Compensate for under/over estimating the left hand side (start side) of buckets. If the bucket level interpolation is inside the duration to start, then extrapolate only to this extra duration on the left. Otherwise if the duration to overall zero (from the overall count) is inside the bucket's zero time, than the bucket's estimate might be too much, calculate the increase from zero through the start time to get the increase from the start to the first sample. Signed-off-by: György Krajcsovits <gyorgy.krajcsovits@grafana.com>

beorn7

A few minor remarks and some real thoughts. Still working on this…

beorn7 · 2025-07-02T14:35:53Z

promql/functions.go

+	extrapolateToIntervalRight := extrapolateToInterval + durationToEnd
+	factorRight := extrapolateToIntervalRight / sampledInterval
+
+	factor := (extrapolateToInterval + durationToStart + durationToEnd) / sampledInterval


Suggested change

factor := (extrapolateToInterval + durationToStart + durationToEnd) / sampledInterval

factor := (durationToStart + extrapolateToIntervalRight) / sampledInterval

Simpler and easier to understand IMHO.

beorn7 · 2025-07-02T14:40:26Z

promql/functions.go

+	resultHistogram.Count *= factor
+	resultHistogram.Sum *= factor


This could as well be first or last, right? (I'm confused that it is between the zero bucket and the regular buckets.)

beorn7 · 2025-07-02T14:42:16Z

promql/functions.go

+			// zero.
+			factorLeft := bucketDurationToStart / sampledInterval
+			if isRate {
+				factorRight /= ms.Range.Seconds()


Suggested change

factorRight /= ms.Range.Seconds()

factorLeft /= ms.Range.Seconds()

(not exercised in the test)

beorn7 · 2025-07-02T14:48:08Z

promql/functions.go

-	} else {
-		resultHistogram.Mul(factor)
+
+	extrapolateBucket := func(firstValue, resultValue float64) float64 {


So here is my fundamental concern: This does change individual buckets without changing the count. However, with the test case below (even after my proposed change), it all seems to cancel each other out so that in the end, the sum of the buckets is still equal to the count. I will try a bit to see if I can find an example where that doesn't work, or even better, to formally prove that this works out generall and not just by coincidence.

beorn7 · 2025-07-02T15:15:26Z

promql/functions.go

+			if isRate {
+				factorRight /= ms.Range.Seconds()
+			}
+			return resultValue*factorLeft + resultValue*factorRight


Suggested change

return resultValue*factorLeft + resultValue*factorRight

return resultValue* (factorLeft + factorRight)

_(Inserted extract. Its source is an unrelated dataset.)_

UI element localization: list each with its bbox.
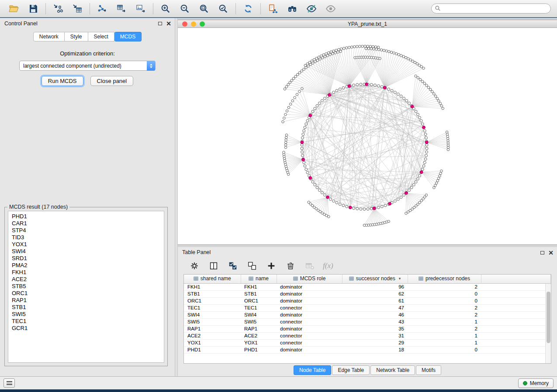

I find this easier to parse (and less to calculate ;).

beorn7 · 2025-07-02T17:28:43Z

promql/promqltest/testdata/native_histograms.test

+load 1m
+  metric {{schema:0 count:15.0 sum:25.0 buckets:[5 10]}} {{schema:0 count:2490.0 sum:75.0 buckets:[15 2475]}}x55
+
+eval instant at 55m increase(metric[90m])


Here the last sample in the range coincides with the boundary of the range. Let's change this to have something in between, e.g.

Suggested change

eval instant at 55m increase(metric[90m])

eval instant at 54m30s increase(metric[90m])

(Spoiler: The values below change, but somehow the buckets still sum up to the count.)

beorn7 · 2025-07-02T18:35:48Z

promql/functions.go

+			// timeline) than the overall count, avoid underestimating.
+			// Note if we don't know the duration to Zero, than that's NaN and
+			// this is skipped.
+			compensateLeft := durationToStart / durationToZero


This strikes me as weird. This is 1 whenever the count is corrected to avoid extrapolation below zero, and it is less than 1 by a certain amount if the count is not corrected at all…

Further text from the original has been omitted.